(Records for the exercise Opens)

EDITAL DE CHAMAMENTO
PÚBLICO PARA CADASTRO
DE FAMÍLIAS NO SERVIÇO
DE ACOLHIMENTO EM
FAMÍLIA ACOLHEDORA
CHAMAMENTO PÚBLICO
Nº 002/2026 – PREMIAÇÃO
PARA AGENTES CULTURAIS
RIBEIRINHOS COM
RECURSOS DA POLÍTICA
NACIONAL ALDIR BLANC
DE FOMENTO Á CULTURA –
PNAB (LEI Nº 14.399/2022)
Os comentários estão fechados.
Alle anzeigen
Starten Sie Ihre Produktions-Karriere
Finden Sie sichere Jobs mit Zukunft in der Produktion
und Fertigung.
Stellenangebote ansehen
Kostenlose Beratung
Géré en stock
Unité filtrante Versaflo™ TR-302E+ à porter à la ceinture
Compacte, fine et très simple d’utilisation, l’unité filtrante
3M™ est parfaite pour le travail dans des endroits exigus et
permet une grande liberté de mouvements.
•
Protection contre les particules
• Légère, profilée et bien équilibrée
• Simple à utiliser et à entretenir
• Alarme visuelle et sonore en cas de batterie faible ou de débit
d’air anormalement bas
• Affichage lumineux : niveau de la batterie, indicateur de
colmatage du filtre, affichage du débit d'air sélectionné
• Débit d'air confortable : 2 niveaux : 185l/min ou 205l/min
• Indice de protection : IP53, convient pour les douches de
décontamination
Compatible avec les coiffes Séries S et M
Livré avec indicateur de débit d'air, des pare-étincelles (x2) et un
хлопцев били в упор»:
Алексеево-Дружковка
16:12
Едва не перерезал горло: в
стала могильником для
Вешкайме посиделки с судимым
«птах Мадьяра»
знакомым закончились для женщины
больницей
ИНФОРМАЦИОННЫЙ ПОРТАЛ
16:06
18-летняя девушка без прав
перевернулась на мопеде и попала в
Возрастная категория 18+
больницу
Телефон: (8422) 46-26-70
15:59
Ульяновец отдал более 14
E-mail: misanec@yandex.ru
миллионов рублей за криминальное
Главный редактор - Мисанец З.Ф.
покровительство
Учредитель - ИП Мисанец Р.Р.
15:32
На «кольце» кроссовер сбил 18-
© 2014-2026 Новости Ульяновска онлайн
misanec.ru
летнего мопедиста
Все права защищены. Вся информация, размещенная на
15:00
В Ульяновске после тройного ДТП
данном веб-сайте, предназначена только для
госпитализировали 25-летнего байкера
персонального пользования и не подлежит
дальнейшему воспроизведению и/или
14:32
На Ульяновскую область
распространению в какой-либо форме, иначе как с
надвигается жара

(Records for the exercise Closes)

## Action item
Show every line of the records above that contains the word "batterie".

## Result for this exercise
• Alarme visuelle et sonore en cas de batterie faible ou de débit
• Affichage lumineux : niveau de la batterie, indicateur de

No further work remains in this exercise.